Emily Dickinson
Into Deep Eternity:
an introduction to Emily Dickinson

An introduction to Emily Dickinson is an introduction to poetry, which is certainly a great need in the world today.  Unfortunately, a very up-to-date English text can offer rather poor and trivial examples of poetry.  Poetry is not just verbal slush with a lot of feeling.  A great poet is a great thinker, and an exact user of words.  When slush is offered, students rightly conlude that poetry is unimportant. In true poetry, the intensity of feeling arises from the exactness with which a very particular circumstance is both describd and, simultaneously, evoked.  And oddly enough, the very particularity of the circumstance often has a universal appeal.  We have not all smelt mushrooms growing in the damp, but many of us have smelt something in childhood and come to associate that odor with all that is innocent and rich and full of peace.  We feel the particularity of the poet's work reverberate with the particularity of our own lives, and we take joy from the memory and wisdom from the reflections of a serious thinker. 
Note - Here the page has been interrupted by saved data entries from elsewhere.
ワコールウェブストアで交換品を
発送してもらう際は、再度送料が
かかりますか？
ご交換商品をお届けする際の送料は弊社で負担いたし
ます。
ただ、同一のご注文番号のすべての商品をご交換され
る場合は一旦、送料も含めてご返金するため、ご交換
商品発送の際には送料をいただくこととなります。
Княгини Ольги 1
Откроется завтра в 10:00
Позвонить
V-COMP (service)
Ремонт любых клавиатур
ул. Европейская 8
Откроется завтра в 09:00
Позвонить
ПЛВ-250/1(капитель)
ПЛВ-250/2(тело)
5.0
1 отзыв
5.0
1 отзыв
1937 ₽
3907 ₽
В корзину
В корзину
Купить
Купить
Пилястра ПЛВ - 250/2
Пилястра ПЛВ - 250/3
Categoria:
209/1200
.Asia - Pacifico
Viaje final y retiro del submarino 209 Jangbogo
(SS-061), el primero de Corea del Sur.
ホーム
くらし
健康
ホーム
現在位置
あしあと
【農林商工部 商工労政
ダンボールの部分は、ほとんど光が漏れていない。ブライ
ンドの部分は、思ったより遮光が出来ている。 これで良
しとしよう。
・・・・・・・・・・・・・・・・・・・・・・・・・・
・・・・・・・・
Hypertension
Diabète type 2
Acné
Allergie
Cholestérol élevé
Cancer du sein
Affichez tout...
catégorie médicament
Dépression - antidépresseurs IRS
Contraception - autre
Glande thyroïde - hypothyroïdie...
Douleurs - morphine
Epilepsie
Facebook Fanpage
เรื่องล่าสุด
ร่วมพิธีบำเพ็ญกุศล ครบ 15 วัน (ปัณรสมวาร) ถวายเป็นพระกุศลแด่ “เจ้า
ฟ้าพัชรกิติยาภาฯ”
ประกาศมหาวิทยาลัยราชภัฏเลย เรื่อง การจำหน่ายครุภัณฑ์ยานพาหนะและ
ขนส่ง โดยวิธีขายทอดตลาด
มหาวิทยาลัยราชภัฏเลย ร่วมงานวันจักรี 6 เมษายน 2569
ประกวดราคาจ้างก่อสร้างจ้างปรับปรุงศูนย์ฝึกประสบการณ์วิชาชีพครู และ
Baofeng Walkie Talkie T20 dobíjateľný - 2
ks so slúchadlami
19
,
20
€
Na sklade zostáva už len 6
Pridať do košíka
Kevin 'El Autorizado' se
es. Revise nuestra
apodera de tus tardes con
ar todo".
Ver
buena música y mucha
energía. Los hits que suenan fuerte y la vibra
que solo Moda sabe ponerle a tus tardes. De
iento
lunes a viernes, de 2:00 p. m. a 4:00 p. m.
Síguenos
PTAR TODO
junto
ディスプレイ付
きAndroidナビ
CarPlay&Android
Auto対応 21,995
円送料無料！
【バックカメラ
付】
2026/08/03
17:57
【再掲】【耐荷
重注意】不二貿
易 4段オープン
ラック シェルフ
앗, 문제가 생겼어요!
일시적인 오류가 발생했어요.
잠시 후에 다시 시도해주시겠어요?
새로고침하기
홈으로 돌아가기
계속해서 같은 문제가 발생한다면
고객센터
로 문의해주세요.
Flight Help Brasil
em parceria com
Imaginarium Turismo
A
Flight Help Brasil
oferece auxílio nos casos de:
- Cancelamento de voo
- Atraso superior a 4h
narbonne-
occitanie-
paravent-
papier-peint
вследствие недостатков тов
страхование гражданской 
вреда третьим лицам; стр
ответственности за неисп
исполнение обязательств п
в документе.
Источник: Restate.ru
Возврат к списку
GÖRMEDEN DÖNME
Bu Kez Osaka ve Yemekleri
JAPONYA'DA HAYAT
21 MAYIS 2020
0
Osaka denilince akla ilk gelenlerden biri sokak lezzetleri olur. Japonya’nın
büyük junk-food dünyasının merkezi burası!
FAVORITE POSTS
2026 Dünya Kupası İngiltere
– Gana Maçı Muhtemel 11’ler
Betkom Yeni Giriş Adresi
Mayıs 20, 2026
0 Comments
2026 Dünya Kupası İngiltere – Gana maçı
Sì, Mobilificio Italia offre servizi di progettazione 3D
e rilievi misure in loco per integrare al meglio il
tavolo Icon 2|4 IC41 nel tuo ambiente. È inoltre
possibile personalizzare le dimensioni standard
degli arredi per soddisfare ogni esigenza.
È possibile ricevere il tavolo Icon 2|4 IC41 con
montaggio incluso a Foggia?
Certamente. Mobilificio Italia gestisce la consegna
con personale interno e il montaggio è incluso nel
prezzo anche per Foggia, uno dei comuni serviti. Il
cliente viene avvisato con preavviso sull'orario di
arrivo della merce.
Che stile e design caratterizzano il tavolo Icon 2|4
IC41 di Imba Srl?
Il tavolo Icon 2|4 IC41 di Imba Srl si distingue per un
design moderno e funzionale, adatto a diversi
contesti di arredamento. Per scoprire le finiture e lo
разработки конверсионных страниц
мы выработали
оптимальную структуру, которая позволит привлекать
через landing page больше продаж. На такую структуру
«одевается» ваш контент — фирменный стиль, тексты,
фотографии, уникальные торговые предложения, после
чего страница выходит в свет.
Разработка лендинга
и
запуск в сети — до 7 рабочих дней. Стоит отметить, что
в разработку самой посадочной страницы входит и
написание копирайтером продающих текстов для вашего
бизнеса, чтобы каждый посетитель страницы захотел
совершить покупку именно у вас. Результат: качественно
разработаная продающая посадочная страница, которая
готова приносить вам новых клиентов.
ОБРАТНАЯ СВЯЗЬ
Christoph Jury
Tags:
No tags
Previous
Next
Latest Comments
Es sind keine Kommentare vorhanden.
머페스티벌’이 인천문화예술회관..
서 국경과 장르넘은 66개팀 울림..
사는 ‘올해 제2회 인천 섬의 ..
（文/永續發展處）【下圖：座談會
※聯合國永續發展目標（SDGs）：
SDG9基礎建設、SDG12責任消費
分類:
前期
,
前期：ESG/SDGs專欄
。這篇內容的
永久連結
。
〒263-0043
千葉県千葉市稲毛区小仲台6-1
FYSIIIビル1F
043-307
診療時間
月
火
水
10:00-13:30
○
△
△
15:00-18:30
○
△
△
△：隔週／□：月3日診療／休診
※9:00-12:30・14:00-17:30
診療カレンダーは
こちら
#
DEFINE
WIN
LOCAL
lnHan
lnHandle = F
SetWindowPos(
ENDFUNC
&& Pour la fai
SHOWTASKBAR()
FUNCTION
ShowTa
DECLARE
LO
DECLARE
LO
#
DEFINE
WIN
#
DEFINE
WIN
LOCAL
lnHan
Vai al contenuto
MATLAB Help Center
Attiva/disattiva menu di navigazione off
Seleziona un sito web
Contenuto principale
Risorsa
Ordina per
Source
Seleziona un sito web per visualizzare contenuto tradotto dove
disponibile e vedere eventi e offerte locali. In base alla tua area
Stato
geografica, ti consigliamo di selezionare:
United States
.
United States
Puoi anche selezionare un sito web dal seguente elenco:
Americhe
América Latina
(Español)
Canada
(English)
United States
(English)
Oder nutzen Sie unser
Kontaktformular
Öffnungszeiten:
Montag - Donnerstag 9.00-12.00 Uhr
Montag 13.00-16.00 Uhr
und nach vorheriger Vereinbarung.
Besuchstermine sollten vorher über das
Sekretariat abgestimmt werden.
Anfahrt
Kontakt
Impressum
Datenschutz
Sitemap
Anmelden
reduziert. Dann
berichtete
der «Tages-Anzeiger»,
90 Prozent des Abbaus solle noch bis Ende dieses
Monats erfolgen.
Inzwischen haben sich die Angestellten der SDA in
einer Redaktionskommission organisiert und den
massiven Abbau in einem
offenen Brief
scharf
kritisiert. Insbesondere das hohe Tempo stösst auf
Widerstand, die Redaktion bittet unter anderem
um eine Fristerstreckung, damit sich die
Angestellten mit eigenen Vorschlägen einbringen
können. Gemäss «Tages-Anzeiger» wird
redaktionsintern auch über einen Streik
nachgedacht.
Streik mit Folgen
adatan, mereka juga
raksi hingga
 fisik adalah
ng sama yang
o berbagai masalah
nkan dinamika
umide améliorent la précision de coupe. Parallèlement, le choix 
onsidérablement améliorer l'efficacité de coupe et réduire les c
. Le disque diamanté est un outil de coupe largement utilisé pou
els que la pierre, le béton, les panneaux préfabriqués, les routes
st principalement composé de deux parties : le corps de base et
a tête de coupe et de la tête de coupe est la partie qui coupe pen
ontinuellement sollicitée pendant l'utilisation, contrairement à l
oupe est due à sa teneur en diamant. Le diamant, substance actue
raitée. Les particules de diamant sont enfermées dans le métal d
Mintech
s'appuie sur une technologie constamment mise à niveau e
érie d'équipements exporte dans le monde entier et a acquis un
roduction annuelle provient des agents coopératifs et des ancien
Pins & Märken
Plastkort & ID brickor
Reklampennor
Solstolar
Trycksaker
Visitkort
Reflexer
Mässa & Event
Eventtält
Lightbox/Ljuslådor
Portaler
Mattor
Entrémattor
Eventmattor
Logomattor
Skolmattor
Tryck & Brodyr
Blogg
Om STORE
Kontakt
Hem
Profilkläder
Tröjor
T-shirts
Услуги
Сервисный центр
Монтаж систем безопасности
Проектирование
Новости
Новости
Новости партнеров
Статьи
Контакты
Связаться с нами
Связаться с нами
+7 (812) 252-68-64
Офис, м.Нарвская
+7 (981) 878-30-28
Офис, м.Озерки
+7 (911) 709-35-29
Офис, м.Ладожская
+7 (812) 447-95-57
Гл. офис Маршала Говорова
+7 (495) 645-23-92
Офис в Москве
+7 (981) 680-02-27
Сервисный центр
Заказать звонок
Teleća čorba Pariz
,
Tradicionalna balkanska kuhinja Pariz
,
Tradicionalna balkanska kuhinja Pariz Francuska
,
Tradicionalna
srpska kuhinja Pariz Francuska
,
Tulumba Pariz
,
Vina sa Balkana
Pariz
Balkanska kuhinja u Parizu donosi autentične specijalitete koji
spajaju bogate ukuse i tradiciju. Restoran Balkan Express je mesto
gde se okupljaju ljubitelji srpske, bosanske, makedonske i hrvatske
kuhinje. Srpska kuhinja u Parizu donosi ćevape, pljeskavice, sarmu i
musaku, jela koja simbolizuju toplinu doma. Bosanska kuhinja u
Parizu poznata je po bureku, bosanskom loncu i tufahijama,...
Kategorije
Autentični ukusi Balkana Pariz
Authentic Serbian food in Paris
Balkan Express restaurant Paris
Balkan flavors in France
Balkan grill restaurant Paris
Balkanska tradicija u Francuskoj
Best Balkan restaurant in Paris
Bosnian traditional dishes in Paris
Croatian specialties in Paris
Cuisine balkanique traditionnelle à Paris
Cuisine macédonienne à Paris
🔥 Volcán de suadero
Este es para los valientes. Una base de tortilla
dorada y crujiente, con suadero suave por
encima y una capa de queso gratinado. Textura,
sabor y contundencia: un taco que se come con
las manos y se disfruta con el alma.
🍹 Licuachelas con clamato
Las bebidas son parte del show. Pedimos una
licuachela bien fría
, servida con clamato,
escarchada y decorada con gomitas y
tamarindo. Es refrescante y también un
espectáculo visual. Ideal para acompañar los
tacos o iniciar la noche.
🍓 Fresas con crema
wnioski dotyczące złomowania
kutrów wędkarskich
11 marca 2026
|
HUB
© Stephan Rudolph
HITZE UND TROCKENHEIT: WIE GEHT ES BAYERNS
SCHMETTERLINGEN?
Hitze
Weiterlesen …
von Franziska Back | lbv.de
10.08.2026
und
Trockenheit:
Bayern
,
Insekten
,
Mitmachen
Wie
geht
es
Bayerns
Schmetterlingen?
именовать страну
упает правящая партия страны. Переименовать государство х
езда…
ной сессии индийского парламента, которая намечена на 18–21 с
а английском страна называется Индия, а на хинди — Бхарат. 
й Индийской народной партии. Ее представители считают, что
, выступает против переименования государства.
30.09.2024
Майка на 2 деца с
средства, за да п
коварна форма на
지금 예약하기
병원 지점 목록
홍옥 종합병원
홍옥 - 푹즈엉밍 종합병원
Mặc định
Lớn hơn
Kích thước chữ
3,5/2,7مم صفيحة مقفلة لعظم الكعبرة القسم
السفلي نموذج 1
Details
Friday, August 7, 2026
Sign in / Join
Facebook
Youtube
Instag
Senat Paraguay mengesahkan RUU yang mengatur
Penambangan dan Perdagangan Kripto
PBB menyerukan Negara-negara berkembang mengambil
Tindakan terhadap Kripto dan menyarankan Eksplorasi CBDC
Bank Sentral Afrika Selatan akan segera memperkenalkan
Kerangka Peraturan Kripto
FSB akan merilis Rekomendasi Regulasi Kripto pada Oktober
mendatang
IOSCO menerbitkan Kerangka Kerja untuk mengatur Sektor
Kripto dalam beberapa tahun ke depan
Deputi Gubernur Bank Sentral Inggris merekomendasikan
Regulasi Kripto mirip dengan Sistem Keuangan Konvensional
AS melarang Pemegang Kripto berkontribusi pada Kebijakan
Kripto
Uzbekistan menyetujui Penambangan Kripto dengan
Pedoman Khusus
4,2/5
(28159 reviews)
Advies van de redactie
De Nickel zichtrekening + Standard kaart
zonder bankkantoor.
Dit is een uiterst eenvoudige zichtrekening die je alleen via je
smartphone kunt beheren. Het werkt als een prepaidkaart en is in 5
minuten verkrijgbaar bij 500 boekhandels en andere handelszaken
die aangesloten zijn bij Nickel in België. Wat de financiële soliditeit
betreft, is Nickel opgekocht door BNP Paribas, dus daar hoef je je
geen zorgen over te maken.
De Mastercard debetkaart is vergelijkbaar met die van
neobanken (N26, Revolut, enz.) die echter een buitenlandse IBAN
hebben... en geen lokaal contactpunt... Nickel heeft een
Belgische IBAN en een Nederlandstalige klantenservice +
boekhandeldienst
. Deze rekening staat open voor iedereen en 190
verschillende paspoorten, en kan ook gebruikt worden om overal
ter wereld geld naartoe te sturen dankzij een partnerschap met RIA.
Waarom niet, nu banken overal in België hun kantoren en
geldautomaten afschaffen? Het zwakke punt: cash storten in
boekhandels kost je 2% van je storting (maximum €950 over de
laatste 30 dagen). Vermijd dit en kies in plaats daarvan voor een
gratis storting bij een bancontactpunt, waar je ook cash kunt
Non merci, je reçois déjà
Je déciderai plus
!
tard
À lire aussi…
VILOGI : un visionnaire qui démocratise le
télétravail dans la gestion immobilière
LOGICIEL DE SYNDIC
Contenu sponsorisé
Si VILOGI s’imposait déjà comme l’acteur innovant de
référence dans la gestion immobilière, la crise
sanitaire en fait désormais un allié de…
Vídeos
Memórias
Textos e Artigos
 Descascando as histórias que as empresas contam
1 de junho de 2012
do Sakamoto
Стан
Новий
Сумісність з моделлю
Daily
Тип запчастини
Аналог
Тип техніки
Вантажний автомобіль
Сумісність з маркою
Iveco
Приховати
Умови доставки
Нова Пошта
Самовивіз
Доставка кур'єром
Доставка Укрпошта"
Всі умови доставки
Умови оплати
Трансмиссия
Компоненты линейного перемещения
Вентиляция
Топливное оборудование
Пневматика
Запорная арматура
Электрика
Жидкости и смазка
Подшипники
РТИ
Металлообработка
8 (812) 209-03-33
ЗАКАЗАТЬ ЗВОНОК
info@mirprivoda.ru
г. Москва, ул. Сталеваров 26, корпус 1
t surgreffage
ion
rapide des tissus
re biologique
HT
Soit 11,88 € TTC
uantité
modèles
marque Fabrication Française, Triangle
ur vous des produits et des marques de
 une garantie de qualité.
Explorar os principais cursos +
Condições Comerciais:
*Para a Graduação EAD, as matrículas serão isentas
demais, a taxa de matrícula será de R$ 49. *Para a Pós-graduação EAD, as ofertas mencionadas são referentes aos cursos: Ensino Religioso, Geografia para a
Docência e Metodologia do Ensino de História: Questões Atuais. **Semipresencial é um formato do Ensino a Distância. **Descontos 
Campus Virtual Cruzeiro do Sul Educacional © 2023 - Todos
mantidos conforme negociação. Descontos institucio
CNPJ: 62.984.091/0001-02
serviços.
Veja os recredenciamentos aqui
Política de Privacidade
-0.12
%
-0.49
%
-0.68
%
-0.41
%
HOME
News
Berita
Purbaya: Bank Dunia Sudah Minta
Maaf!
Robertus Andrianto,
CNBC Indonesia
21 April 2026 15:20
Most people do not realize that Emily Dickinson wrote over 1600 poems.  Most would be astonished to learn that except for a few familiar lines which were published in 1892 and are found in every anthology, Emily Dickinson's work is still under copyright restrictions.  This makes it expensive -- and used to make it also difficult -- for anyone to publish reflections on the interpretation of her poetry.  Now it is becoming easier, but most of her biographers and commentators are shy of her religious and spiritual life.
The first part of this book was written by my mother for a cousin named Emily, just as she turned thirteen.  Here, my mother paraphrases each of sixteen poems, so that meaning is clear.  Sometimes, the poet's grammar grammar is a little turned around for the sake of the "music," and the confusion this causes makes some turn away from poetry altogether.  Having made the primary meaning of the poem clear, my mother then offers some reflections from her own life and experience.  When a poem becomes part of your life, you see why the words are just so, and not otherwise, and you will certainly come to love this very great American poet.
The second part of this book was originally written independently for my Aunt Mary, (so it is called "Mary's Book") and it explains some things about Emily's life and friendships, and about her love for God.
 
$22 for a soft-cover, perfect-bound book,
8 1/2" x 9 1/2", printed in deep green ink on cream-colored, acid-free paper.  I think it will bring you joy.


Someday, I hope also to reprint also my mother's book The Farthest Thunder in which she compares Emily's thoughts about God with the writings of St. John of the Cross.  Emily Dickinson's poetry provides a wonderful illustration of his single great poem, The Dark Night of the Soul.  They provide a kind of flesh for St. John's philosophical flight.